The fact is that almost every writer faces writer’s block at some point in their career. Deadlines, storylines or even airlines can be the cause of this intellectual affliction. Writer’s block is real and can greatly affect your output.
But, every writer of note has willed themselves out of this mental stupor. Writer’s block doesn’t have to stop a budding Homer in their tracks.
There are many ways to overcome this form of procrastination that works wonders.
Today, let’s look at 23 ways that prove effective to help you get rid of writer’s block.
What is writer’s block?
Writer’s block is when a writer experiences creative slowdown or can’t create new work; essentially an artistic full-stop. It’s the inability of an author to compose new, original material that moves a narrative forward. The term writer’s block is used in reference to any writing or composition process where creativity is stunted. The production of new work grinds to a halt. It’s often referred to as creative constipation. Frustration, fear, anger, dread, and other strong emotions sometimes accompany it.
What causes writer’s block?
- Physical illness
- Bills piling up
1. HOW TO CURE WRITER’S BLOCK
Read for inspiration
One of the best ways to overcome writer’s block is to read. Whether your favorite author or someone new, reading is a reliable cure.
When you take in another writer’s words on the page — a writer who has in all likelihood overcome the block as well, at some point — it challenges and motivates you to get the words out.
The inspiration for many writers is their own writing heroes. Shakespeare to Faulkner, Byron to Plath, all have their own styles and voices that have nourished generations of creatives. Writer’s block gloms onto the idle, not the well-read.
You could open the best screenwriting books for writer’s block help. So pick up a Kindle or an actual bound book, and kickstart the motivation.
“The journey of a thousand words begins with the first.”
— Lao Tzu
2. HOW TO GET RID OF WRITER’S BLOCK
Write away your writer’s block
Even if you copy words from another source, getting something down on your screen or pad is a useful tool to get rid of blockage.

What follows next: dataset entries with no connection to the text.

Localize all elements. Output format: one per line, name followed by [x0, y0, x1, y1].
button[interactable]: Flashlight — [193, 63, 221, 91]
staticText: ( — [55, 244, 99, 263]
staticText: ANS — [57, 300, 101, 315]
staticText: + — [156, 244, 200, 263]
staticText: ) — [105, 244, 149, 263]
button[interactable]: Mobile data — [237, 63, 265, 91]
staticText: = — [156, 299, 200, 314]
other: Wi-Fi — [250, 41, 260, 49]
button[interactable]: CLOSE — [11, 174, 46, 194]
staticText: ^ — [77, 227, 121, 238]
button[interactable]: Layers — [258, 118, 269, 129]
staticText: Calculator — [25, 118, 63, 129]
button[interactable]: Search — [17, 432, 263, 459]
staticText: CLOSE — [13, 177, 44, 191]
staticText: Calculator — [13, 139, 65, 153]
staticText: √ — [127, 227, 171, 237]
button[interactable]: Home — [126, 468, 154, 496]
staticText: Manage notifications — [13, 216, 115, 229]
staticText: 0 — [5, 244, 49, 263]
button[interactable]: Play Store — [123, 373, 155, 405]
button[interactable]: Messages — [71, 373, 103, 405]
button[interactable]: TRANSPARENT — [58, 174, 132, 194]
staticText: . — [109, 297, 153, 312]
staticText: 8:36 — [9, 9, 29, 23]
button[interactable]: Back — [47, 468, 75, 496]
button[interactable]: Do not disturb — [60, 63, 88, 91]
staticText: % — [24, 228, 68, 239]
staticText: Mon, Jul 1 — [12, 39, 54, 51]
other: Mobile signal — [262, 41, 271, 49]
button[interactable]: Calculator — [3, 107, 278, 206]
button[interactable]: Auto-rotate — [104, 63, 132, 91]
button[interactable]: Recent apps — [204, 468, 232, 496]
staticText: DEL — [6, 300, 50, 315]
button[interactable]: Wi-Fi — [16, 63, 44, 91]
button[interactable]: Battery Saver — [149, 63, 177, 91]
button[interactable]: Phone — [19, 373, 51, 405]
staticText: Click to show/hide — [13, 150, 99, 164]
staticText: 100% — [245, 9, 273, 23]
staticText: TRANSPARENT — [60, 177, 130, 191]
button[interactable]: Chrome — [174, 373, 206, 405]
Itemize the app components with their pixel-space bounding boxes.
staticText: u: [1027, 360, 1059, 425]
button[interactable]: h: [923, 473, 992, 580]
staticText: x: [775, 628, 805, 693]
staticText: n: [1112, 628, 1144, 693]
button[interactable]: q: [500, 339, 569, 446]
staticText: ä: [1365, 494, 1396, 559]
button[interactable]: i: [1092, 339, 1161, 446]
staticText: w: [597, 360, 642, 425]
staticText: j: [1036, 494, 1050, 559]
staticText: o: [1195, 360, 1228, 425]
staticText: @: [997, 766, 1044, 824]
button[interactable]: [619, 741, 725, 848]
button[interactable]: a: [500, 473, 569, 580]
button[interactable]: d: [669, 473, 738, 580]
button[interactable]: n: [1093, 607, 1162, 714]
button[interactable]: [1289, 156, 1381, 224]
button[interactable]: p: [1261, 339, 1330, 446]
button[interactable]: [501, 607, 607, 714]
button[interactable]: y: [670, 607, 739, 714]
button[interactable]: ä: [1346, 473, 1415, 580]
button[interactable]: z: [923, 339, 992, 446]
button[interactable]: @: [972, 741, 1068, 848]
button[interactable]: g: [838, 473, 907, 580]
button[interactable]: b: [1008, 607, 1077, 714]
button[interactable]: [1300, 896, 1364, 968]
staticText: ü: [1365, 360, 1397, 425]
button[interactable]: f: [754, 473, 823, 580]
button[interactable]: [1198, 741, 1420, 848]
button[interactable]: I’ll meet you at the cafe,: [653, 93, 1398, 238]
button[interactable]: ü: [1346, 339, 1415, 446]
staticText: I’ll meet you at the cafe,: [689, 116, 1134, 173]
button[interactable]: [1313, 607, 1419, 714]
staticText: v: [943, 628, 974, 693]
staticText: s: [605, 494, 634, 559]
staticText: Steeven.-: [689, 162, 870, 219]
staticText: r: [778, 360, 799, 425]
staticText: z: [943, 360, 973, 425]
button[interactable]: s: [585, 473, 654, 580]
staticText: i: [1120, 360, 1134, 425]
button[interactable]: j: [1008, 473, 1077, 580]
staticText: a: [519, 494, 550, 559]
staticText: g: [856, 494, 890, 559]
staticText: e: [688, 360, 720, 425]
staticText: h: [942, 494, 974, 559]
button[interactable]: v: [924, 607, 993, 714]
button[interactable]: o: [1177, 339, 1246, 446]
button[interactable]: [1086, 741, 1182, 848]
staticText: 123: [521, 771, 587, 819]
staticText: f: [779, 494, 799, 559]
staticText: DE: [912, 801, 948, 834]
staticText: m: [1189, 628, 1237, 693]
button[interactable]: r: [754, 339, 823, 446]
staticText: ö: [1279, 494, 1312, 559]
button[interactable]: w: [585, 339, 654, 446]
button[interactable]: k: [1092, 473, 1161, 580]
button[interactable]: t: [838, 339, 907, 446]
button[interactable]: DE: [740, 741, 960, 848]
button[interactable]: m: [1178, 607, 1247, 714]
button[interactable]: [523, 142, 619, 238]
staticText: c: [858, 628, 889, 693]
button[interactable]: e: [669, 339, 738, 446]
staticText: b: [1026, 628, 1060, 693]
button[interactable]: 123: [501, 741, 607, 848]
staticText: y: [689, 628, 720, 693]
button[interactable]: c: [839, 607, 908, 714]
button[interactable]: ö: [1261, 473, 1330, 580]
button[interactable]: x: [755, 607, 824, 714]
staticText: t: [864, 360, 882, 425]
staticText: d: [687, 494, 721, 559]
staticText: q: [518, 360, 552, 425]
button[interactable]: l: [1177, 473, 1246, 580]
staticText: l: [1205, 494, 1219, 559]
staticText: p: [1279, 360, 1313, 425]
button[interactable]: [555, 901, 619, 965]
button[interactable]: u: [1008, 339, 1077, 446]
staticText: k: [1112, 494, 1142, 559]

What is writer’s block, after all, but a stoppage of writing?
So do the opposite: just write.
Try transcribing a poem or song lyrics and see what happens.
Whip up a to-do list, an outline for another project or story, a free-association paragraph or two. You’ll discover it goes a long way.

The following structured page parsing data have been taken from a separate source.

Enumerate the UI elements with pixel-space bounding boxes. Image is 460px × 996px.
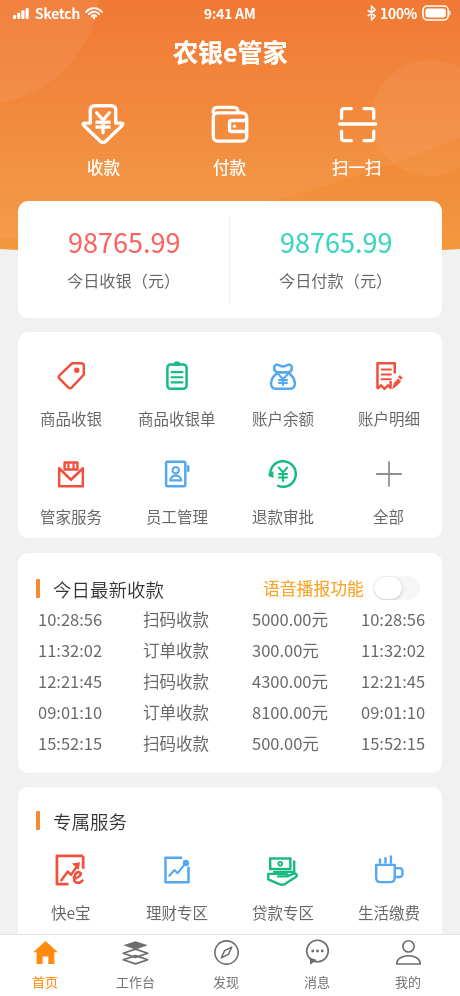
button[interactable]: 发现 <box>181 935 272 996</box>
button[interactable]: 12:21:45 <box>18 665 442 696</box>
staticText: 09:01:10 <box>361 700 426 724</box>
button[interactable]: 贷款专区 <box>230 854 336 923</box>
button[interactable]: 98765.99 <box>230 201 442 318</box>
staticText: 专属服务 <box>53 808 128 832</box>
staticText: 98765.99 <box>68 222 181 261</box>
button[interactable]: 管家服务 <box>18 458 124 527</box>
staticText: 11:32:02 <box>38 638 143 662</box>
button[interactable]: 语音播报功能 <box>263 576 420 600</box>
staticText: 今日收银（元） <box>67 268 181 291</box>
staticText: 8100.00元 <box>252 700 361 724</box>
staticText: 9:41 AM <box>204 3 256 23</box>
staticText: 管家服务 <box>40 505 103 527</box>
staticText: 5000.00元 <box>252 607 361 631</box>
button[interactable]: 15:52:15 <box>18 727 442 758</box>
button[interactable]: 商品收银 <box>18 360 124 429</box>
staticText: 快e宝 <box>51 901 91 923</box>
button[interactable]: 账户明细 <box>336 360 442 429</box>
staticText: 退款审批 <box>252 505 315 527</box>
button[interactable]: 消息 <box>272 935 363 996</box>
staticText: 发现 <box>213 972 240 991</box>
button[interactable]: 98765.99 <box>18 201 229 318</box>
staticText: Sketch <box>35 3 81 23</box>
staticText: 账户明细 <box>358 407 421 429</box>
button[interactable]: 快e宝 <box>18 854 124 923</box>
staticText: 今日最新收款 <box>53 576 165 600</box>
staticText: 农银e管家 <box>173 33 288 65</box>
button[interactable]: 工作台 <box>90 935 181 996</box>
button[interactable]: 10:28:56 <box>18 603 442 634</box>
button[interactable]: 09:01:10 <box>18 696 442 727</box>
staticText: 付款 <box>213 155 246 179</box>
staticText: 12:21:45 <box>38 669 143 693</box>
button[interactable]: 扫一扫 <box>293 102 420 179</box>
button[interactable]: 账户余额 <box>230 360 336 429</box>
staticText: 300.00元 <box>252 638 361 662</box>
staticText: 工作台 <box>116 972 156 991</box>
staticText: 订单收款 <box>143 638 252 662</box>
staticText: 扫码收款 <box>143 669 252 693</box>
staticText: 15:52:15 <box>361 731 426 755</box>
button[interactable]: 11:32:02 <box>18 634 442 665</box>
staticText: 订单收款 <box>143 700 252 724</box>
button[interactable]: 付款 <box>166 102 293 179</box>
staticText: 15:52:15 <box>38 731 143 755</box>
staticText: 商品收银 <box>40 407 103 429</box>
button[interactable]: 收款 <box>40 102 166 179</box>
staticText: 11:32:02 <box>361 638 426 662</box>
staticText: 员工管理 <box>146 505 209 527</box>
staticText: 500.00元 <box>252 731 361 755</box>
staticText: 我的 <box>395 972 422 991</box>
staticText: 10:28:56 <box>38 607 143 631</box>
staticText: 理财专区 <box>146 901 209 923</box>
staticText: 收款 <box>87 155 120 179</box>
staticText: 贷款专区 <box>252 901 315 923</box>
staticText: 全部 <box>373 505 405 527</box>
staticText: 消息 <box>304 972 331 991</box>
button[interactable]: 退款审批 <box>230 458 336 527</box>
staticText: 今日付款（元） <box>279 268 393 291</box>
button[interactable]: 全部 <box>336 458 442 527</box>
staticText: 09:01:10 <box>38 700 143 724</box>
staticText: 生活缴费 <box>358 901 421 923</box>
staticText: 100% <box>380 3 418 23</box>
button[interactable]: 理财专区 <box>124 854 230 923</box>
staticText: 12:21:45 <box>361 669 426 693</box>
staticText: 首页 <box>32 972 59 991</box>
button[interactable]: 首页 <box>0 935 90 996</box>
staticText: 4300.00元 <box>252 669 361 693</box>
staticText: 语音播报功能 <box>263 576 364 600</box>
staticText: 扫一扫 <box>332 155 382 179</box>
staticText: 账户余额 <box>252 407 315 429</box>
staticText: 商品收银单 <box>138 407 216 429</box>
button[interactable]: 商品收银单 <box>124 360 230 429</box>
staticText: 10:28:56 <box>361 607 426 631</box>
button[interactable]: 员工管理 <box>124 458 230 527</box>
staticText: 扫码收款 <box>143 731 252 755</box>
button[interactable]: 生活缴费 <box>336 854 442 923</box>
button[interactable]: 我的 <box>363 935 454 996</box>
staticText: 扫码收款 <box>143 607 252 631</box>
staticText: 98765.99 <box>280 222 393 261</box>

Just as the adage “fake it ’til you make it” fits the bill in business, it also works with writing. Get the writing muscles moving and your brain will catch up before you know it.
There is nothing bad about writing something that, on the surface, appears unusable. It’s practice. You’re training your mind and fingertips for what matters.
If Chris Brown gets stuck in writer’s block, he’ll just “write it out.”